Fans of Franzen or David Foster Wallace; Fans of The New Yorker; Environmental protection advocates
What do the reviewers say?
Kirkus: "An unfailingly elegant and thoughtful collection of essays from the formidable mind of Franzen, written with passion and haunted by loss."
Slant Magazine: "Without the editorial restraint of his previous nonfiction collection, How to Be Alone, Farther Away suffers under the weight of all this worrying, filled as it is with so many rote pieces impassive to the author's skills as a novelist..."
What's it similar to?
"Arguably" by Christopher Hitchens for its curmudgeonly (yet eloquently fleshed out!) viewpoints; Literary website The Millions for its ability to review books in a broader context; "A Room of One's Own" by Virignia Woolf for its fusion of non-fiction and a narrative arc.
Impress your friends
In more than one essay, Franzen expresses his infatuation with birds and his attempt to save certain endangered species. There are over 10,000 species of modern birds, and 1,227 of these are listed as "threatened" due to human activities.
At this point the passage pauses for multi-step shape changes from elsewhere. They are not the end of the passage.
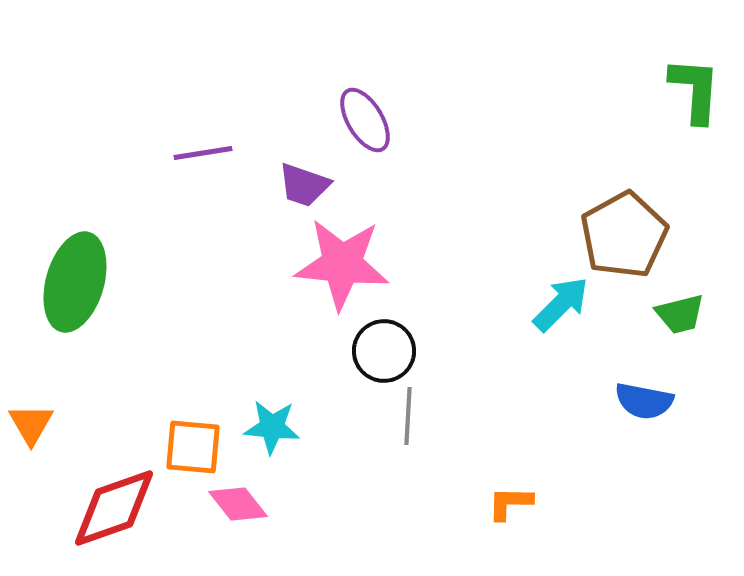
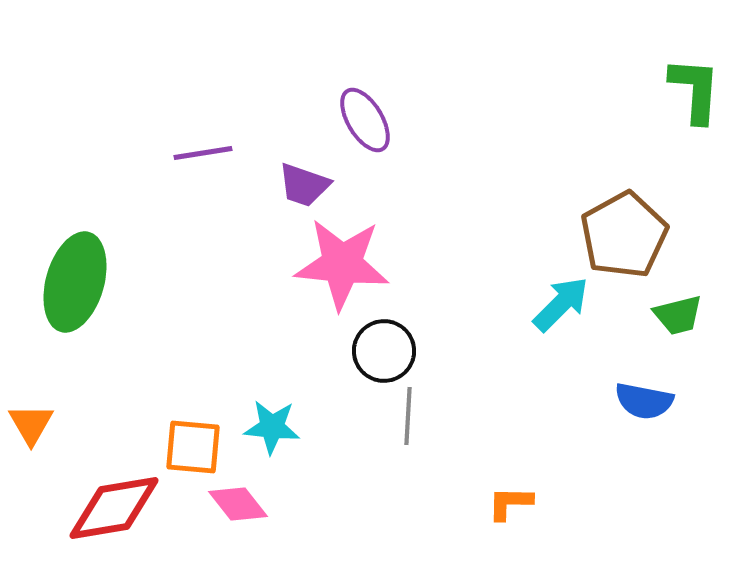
green trapezoid: moved 2 px left, 1 px down
red diamond: rotated 10 degrees clockwise
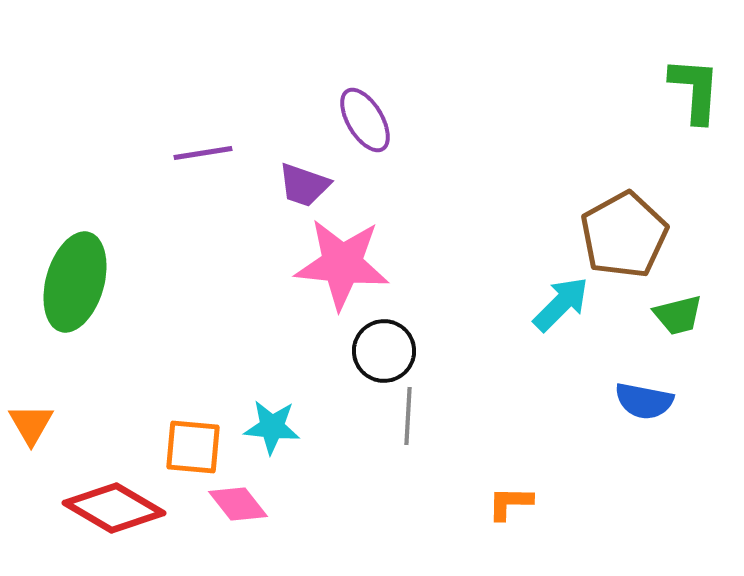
red diamond: rotated 40 degrees clockwise
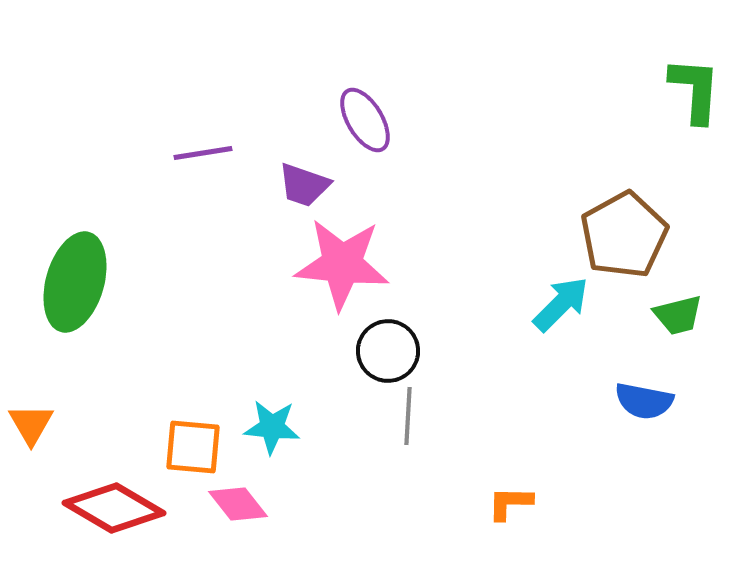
black circle: moved 4 px right
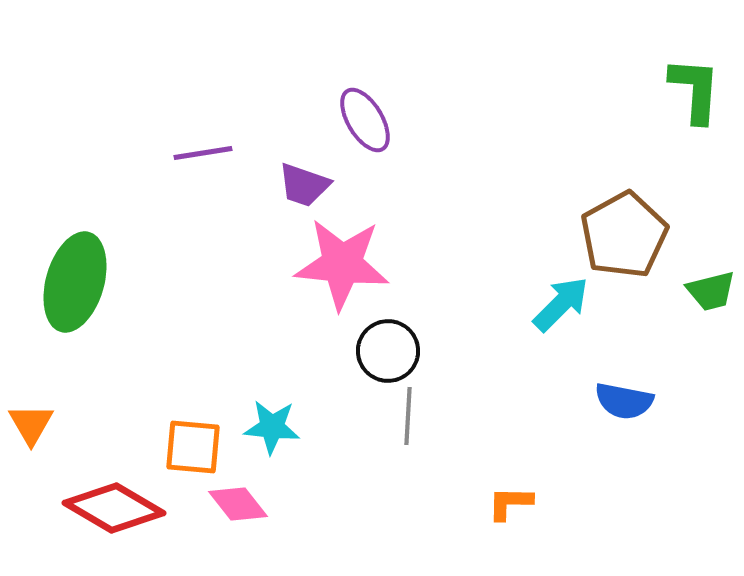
green trapezoid: moved 33 px right, 24 px up
blue semicircle: moved 20 px left
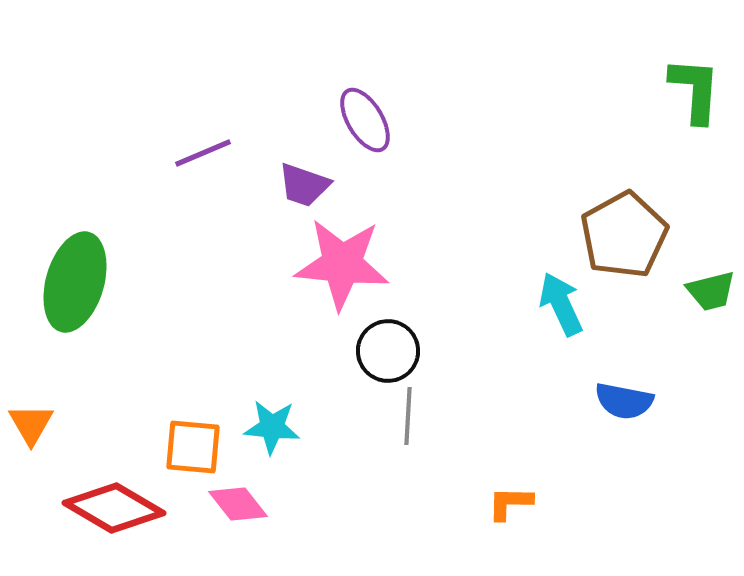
purple line: rotated 14 degrees counterclockwise
cyan arrow: rotated 70 degrees counterclockwise
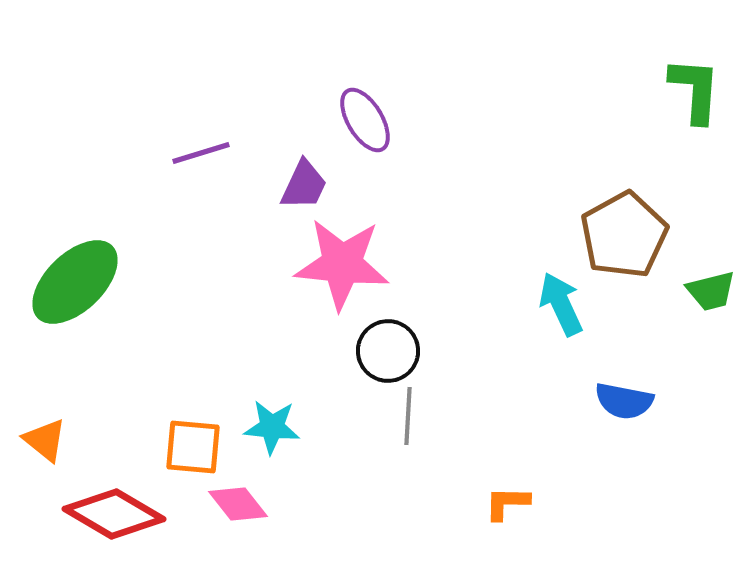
purple line: moved 2 px left; rotated 6 degrees clockwise
purple trapezoid: rotated 84 degrees counterclockwise
green ellipse: rotated 30 degrees clockwise
orange triangle: moved 14 px right, 16 px down; rotated 21 degrees counterclockwise
orange L-shape: moved 3 px left
red diamond: moved 6 px down
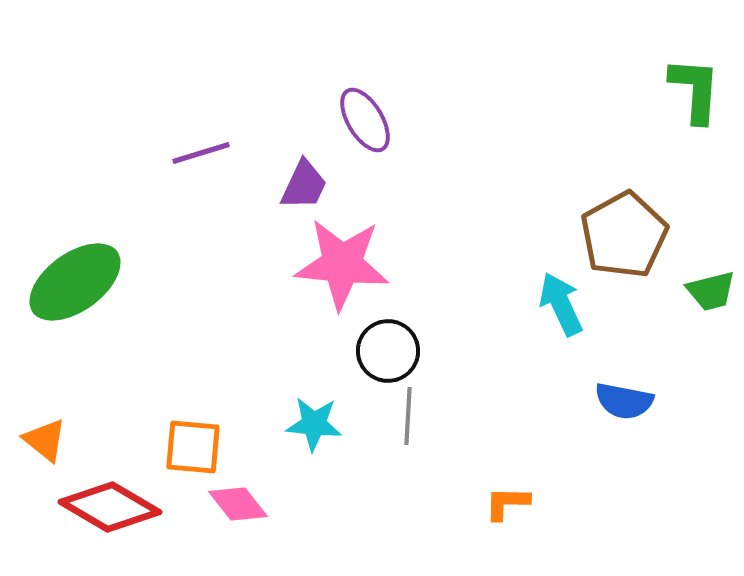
green ellipse: rotated 8 degrees clockwise
cyan star: moved 42 px right, 3 px up
red diamond: moved 4 px left, 7 px up
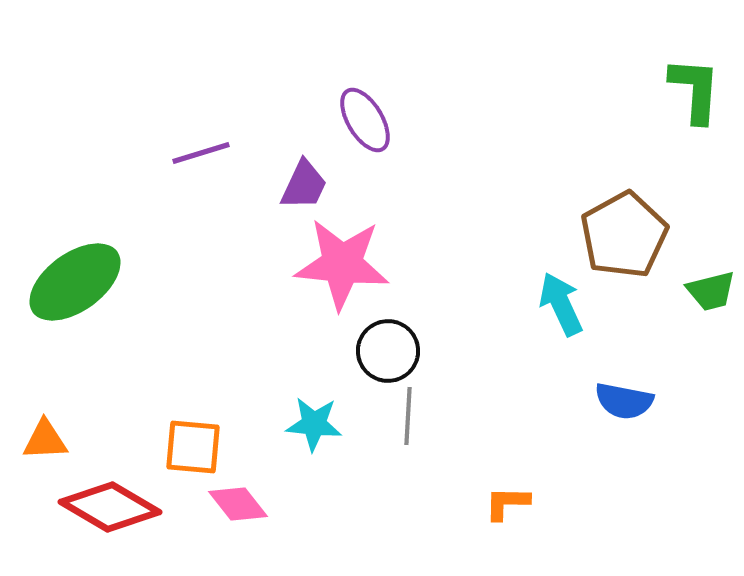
orange triangle: rotated 42 degrees counterclockwise
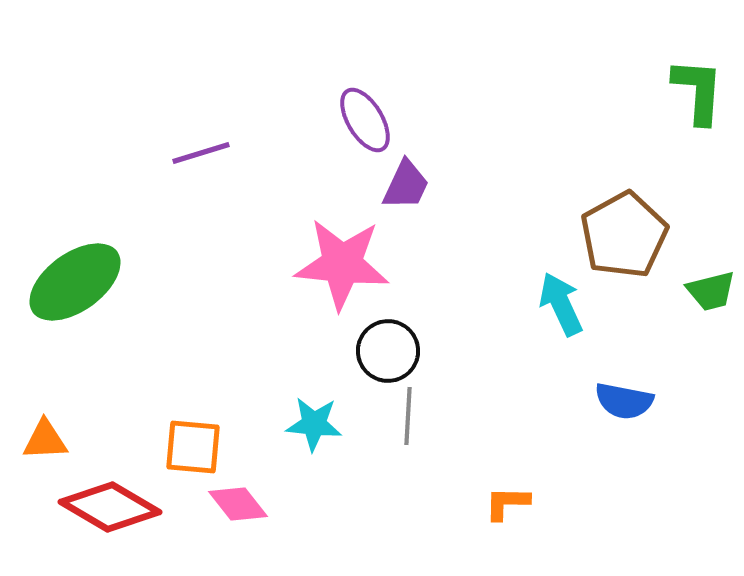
green L-shape: moved 3 px right, 1 px down
purple trapezoid: moved 102 px right
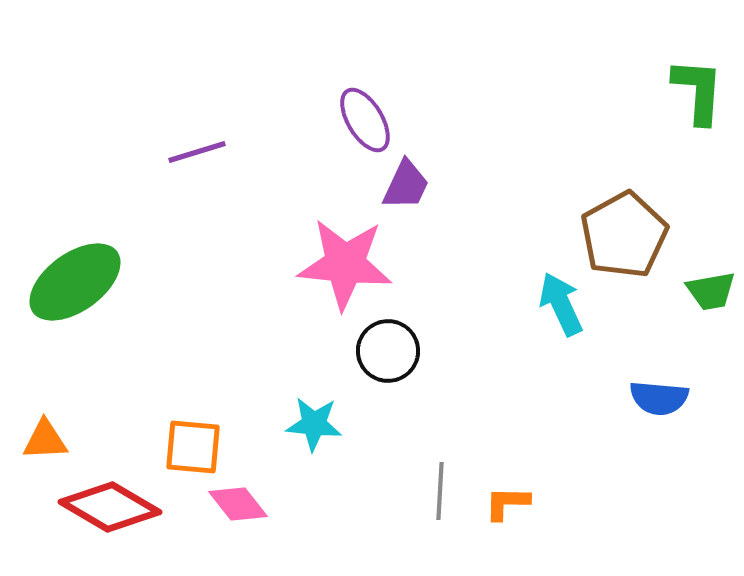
purple line: moved 4 px left, 1 px up
pink star: moved 3 px right
green trapezoid: rotated 4 degrees clockwise
blue semicircle: moved 35 px right, 3 px up; rotated 6 degrees counterclockwise
gray line: moved 32 px right, 75 px down
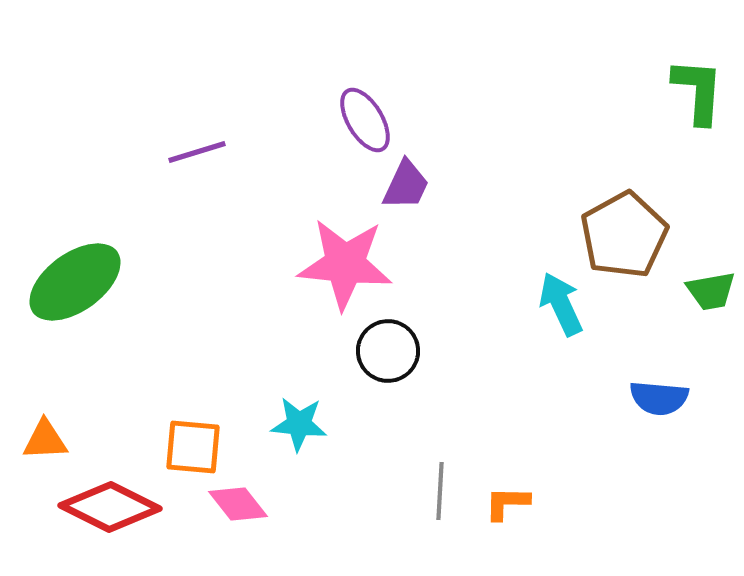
cyan star: moved 15 px left
red diamond: rotated 4 degrees counterclockwise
Good morning, class of 2011.
David wrote about the weather as well as anyone who ever put words on paper, and he loves his dogs more purely than he loves anything or anyone else, but nature itself didn't interest him, and he was utterly indifferent to birds. Once, when we were driving near Stinson Beach, in California, I'd stopped to give him a telescope view of a long-billed curlew, a species whose magnificence is to my mind self-evident and revelatory. He looked through the scope before turning away with patent boredom. "Yeah," he said with his particular tone of hollow politeness, "It's pretty."
Correction: In an earlier version of this story we wrote that Jonathan Franzen was a winner of the Pulitzer Prize rather than a finalist.